INPUT FOR THIS TASK:

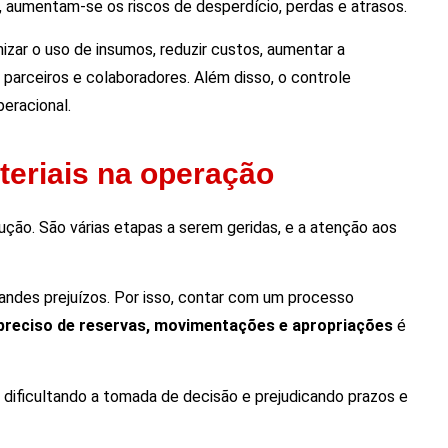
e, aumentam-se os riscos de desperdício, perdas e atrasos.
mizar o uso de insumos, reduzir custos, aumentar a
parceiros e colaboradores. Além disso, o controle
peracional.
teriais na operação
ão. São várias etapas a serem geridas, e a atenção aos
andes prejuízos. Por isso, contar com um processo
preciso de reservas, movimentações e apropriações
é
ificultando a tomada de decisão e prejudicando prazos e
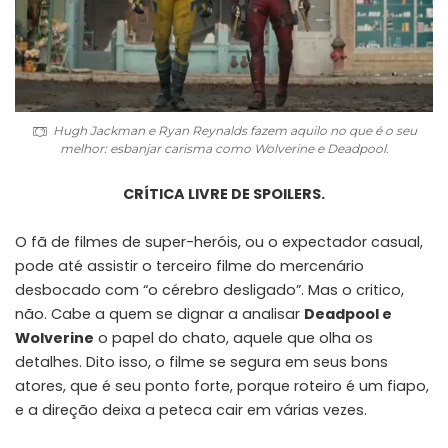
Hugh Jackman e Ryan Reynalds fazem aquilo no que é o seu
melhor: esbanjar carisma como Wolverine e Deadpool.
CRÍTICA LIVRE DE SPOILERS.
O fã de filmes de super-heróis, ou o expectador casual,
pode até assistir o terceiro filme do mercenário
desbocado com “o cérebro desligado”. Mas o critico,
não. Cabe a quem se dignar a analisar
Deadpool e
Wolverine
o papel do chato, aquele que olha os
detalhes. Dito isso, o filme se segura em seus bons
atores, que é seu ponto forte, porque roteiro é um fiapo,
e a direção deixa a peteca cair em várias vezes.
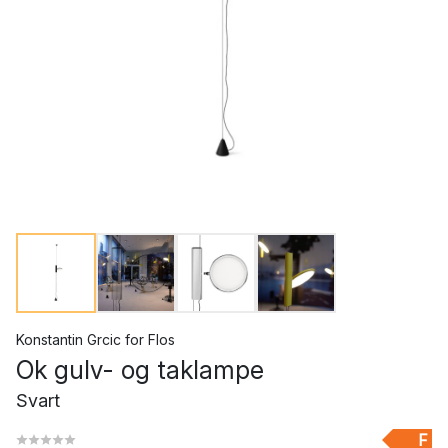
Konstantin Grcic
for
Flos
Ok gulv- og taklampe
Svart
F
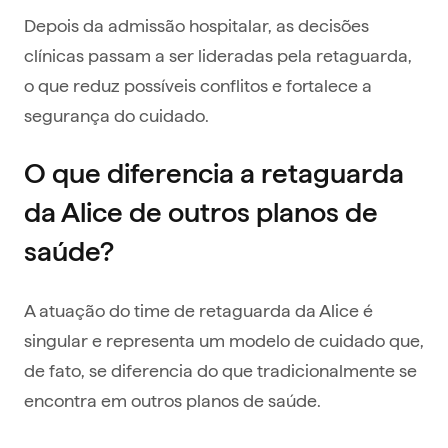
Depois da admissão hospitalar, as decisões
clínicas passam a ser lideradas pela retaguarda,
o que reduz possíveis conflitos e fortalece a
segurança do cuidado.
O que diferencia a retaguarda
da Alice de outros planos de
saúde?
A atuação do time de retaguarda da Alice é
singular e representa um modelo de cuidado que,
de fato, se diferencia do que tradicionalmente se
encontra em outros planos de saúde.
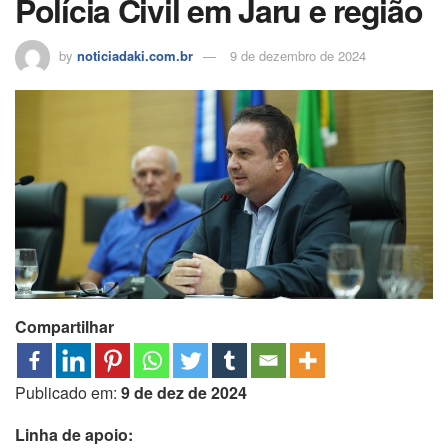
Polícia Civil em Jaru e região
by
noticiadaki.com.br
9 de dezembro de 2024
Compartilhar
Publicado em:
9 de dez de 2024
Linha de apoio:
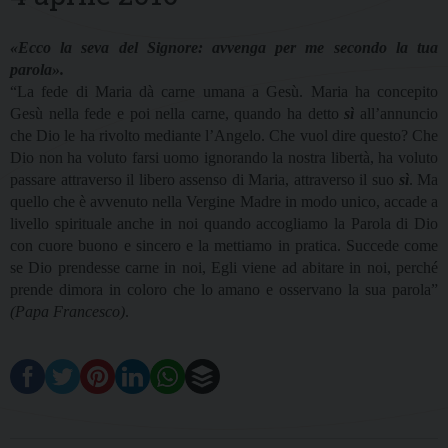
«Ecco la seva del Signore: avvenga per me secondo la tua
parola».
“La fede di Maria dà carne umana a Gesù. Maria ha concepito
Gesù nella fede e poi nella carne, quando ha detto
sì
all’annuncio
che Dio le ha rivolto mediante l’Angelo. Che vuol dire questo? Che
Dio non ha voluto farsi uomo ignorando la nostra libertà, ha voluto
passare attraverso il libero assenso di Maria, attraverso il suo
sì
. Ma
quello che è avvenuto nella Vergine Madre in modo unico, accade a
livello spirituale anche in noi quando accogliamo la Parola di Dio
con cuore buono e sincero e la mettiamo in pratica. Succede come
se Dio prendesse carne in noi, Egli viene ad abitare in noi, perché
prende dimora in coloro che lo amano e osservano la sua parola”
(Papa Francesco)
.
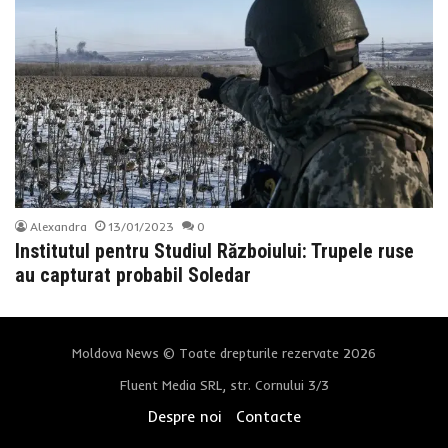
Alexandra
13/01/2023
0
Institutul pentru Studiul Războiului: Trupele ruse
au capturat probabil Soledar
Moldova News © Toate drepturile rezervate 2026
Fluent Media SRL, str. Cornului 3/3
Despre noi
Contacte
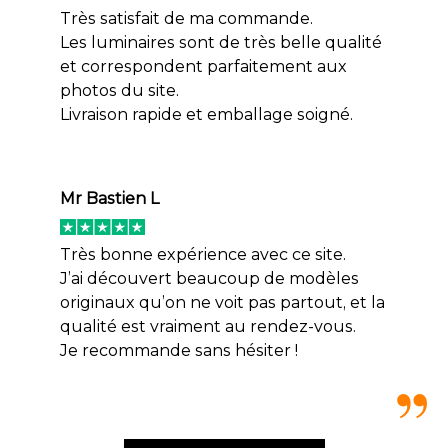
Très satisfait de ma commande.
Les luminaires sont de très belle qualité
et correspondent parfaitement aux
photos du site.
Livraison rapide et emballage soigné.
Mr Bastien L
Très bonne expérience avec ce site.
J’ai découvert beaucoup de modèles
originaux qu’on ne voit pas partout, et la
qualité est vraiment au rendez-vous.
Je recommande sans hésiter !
...
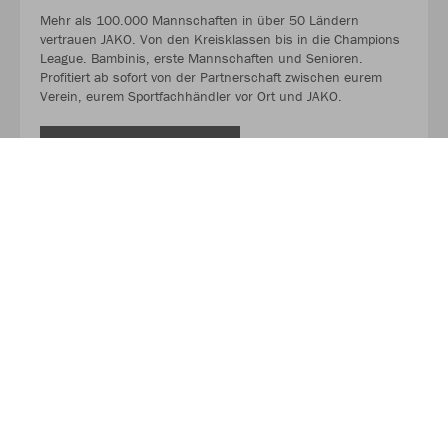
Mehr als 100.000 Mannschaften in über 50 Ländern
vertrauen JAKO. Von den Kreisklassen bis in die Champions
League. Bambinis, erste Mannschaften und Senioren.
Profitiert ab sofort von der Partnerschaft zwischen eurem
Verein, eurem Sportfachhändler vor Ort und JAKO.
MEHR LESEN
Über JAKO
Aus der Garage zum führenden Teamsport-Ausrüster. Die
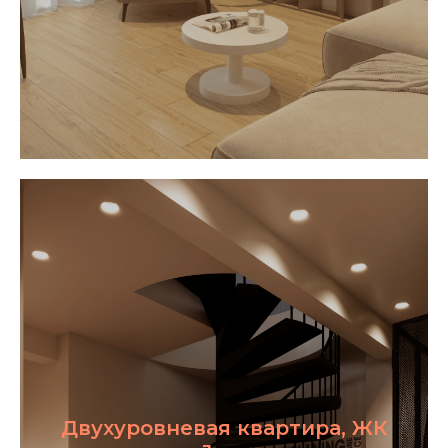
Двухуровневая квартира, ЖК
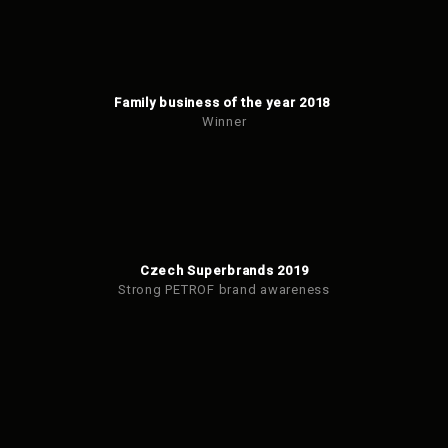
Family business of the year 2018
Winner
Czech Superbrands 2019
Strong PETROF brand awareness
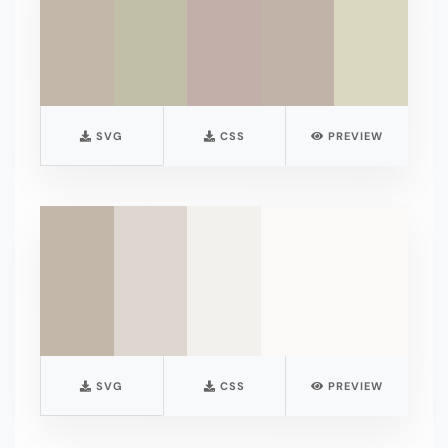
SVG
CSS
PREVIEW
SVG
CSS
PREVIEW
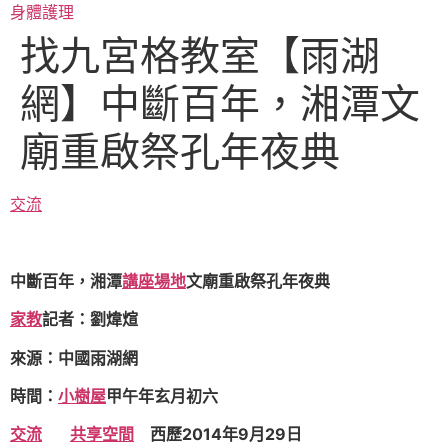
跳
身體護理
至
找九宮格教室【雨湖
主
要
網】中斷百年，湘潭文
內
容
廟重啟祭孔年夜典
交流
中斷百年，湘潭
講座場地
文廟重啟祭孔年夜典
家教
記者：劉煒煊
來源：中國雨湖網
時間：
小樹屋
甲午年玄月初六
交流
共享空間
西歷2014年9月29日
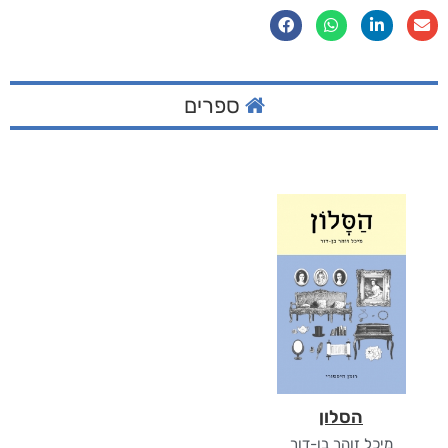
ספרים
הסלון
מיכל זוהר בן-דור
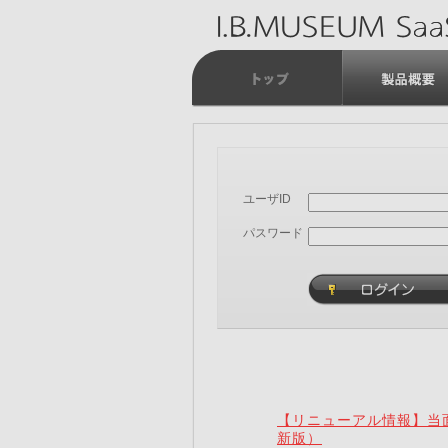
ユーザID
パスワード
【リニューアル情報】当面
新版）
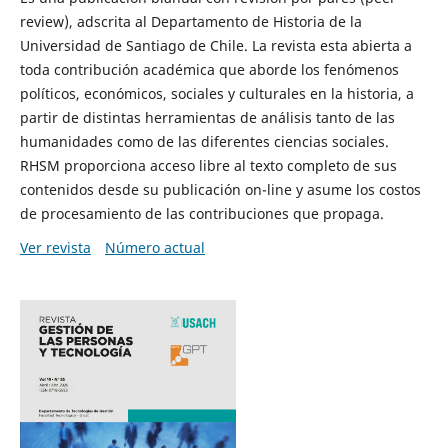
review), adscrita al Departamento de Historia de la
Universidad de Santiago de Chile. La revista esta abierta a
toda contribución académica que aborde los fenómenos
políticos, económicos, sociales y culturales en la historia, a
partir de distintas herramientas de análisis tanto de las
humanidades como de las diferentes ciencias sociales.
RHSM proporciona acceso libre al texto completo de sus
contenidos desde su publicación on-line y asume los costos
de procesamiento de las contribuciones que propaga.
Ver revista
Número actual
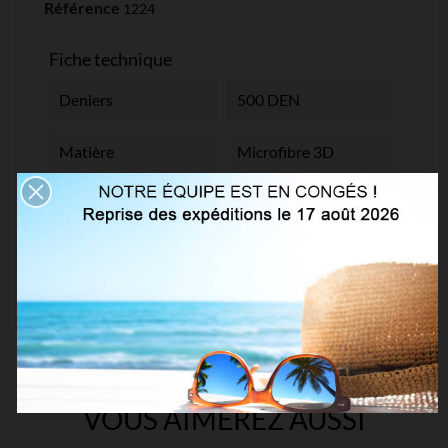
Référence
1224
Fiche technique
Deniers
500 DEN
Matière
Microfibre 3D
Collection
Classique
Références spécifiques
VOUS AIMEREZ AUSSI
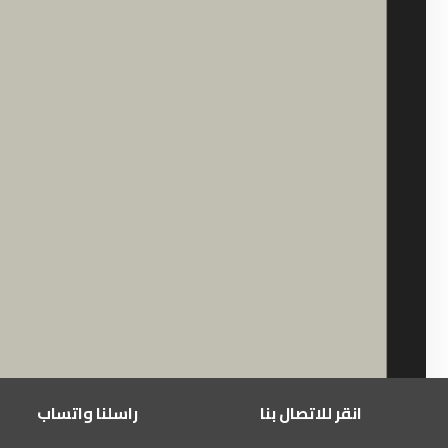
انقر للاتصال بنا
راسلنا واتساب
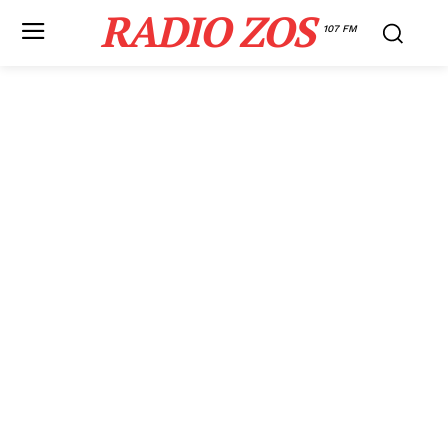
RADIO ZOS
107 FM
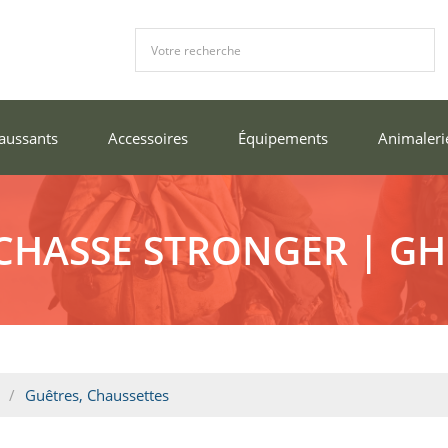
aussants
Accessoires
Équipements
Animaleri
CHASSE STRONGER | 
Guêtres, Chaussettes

WHAT THE EXERCISE ASKS:
Only lines holding the word "cuidado" are wanted, so copy each of them from the records above.

ANSWER TO THIS EXERCISE:
segurança do cuidado.
singular e representa um modelo de cuidado que,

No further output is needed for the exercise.